Task brief
Print the lines of the data, starting with the first, up to and including the line where "Please note that this" appears.

Data to use
※

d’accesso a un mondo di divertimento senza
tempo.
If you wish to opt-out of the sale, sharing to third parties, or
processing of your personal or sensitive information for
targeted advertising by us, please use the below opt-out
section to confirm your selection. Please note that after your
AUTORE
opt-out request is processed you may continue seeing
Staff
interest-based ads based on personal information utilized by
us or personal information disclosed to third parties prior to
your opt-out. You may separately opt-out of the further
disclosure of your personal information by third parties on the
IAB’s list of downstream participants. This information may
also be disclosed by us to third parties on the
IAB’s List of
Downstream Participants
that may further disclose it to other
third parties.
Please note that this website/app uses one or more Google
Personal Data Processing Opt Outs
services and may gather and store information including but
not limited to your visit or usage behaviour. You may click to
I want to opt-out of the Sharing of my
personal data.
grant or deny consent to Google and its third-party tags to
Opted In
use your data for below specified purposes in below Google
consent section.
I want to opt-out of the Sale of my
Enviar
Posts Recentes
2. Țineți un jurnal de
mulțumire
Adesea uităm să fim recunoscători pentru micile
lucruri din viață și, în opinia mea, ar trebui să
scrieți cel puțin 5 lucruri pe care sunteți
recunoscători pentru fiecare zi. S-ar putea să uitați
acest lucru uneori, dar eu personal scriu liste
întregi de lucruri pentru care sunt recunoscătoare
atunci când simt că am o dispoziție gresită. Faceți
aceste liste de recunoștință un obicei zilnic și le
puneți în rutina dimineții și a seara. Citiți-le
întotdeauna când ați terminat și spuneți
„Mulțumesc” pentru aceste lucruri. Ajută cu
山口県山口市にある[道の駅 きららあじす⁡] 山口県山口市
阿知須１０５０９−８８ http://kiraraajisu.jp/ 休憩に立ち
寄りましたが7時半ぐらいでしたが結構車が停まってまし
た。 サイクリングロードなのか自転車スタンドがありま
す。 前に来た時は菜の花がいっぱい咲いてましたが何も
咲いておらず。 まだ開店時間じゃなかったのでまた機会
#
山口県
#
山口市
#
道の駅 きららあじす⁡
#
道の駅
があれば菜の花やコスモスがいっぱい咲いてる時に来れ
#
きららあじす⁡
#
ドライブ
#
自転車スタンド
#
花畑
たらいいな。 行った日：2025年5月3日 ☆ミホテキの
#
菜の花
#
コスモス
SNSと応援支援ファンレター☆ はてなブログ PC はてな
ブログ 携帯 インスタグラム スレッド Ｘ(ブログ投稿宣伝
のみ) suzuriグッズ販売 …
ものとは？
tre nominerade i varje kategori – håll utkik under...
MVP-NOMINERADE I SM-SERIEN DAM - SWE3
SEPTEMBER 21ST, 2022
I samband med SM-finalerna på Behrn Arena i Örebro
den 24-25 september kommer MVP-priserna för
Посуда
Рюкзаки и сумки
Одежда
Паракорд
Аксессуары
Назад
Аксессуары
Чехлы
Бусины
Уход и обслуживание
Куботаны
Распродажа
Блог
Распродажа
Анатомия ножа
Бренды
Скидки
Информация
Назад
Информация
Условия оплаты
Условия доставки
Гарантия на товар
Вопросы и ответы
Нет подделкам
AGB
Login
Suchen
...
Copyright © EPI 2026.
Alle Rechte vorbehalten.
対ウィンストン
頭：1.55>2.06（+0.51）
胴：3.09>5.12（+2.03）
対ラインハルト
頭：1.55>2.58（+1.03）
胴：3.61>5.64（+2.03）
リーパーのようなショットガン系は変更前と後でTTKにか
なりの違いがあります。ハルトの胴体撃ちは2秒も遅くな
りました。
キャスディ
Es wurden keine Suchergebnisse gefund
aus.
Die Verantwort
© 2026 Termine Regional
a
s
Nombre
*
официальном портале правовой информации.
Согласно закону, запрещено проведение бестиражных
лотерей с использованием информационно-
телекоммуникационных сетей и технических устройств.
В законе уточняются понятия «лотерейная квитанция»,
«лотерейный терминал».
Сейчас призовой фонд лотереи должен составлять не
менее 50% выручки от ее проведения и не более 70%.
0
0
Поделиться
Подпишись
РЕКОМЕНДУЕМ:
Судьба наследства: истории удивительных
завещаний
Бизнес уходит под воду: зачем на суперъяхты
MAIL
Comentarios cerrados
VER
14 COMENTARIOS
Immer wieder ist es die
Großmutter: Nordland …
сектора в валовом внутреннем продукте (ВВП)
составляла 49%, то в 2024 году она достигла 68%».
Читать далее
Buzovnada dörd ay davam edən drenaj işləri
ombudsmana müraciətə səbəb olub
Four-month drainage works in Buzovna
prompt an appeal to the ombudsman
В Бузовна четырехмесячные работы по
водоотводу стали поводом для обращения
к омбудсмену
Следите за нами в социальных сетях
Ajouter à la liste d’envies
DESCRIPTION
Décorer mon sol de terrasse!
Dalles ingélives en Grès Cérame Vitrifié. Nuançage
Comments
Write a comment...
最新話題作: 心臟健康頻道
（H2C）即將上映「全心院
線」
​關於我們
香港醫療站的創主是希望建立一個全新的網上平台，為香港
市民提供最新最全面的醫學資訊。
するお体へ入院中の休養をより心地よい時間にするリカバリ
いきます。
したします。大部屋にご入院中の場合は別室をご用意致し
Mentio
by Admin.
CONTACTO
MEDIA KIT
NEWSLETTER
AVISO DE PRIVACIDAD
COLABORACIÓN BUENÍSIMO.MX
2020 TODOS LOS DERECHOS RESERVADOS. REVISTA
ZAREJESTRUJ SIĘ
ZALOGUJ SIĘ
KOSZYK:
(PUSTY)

※

The answer
d’accesso a un mondo di divertimento senza
tempo.
If you wish to opt-out of the sale, sharing to third parties, or
processing of your personal or sensitive information for
targeted advertising by us, please use the below opt-out
section to confirm your selection. Please note that after your
AUTORE
opt-out request is processed you may continue seeing
Staff
interest-based ads based on personal information utilized by
us or personal information disclosed to third parties prior to
your opt-out. You may separately opt-out of the further
disclosure of your personal information by third parties on the
IAB’s list of downstream participants. This information may
also be disclosed by us to third parties on the
IAB’s List of
Downstream Participants
that may further disclose it to other
third parties.
Please note that this website/app uses one or more Google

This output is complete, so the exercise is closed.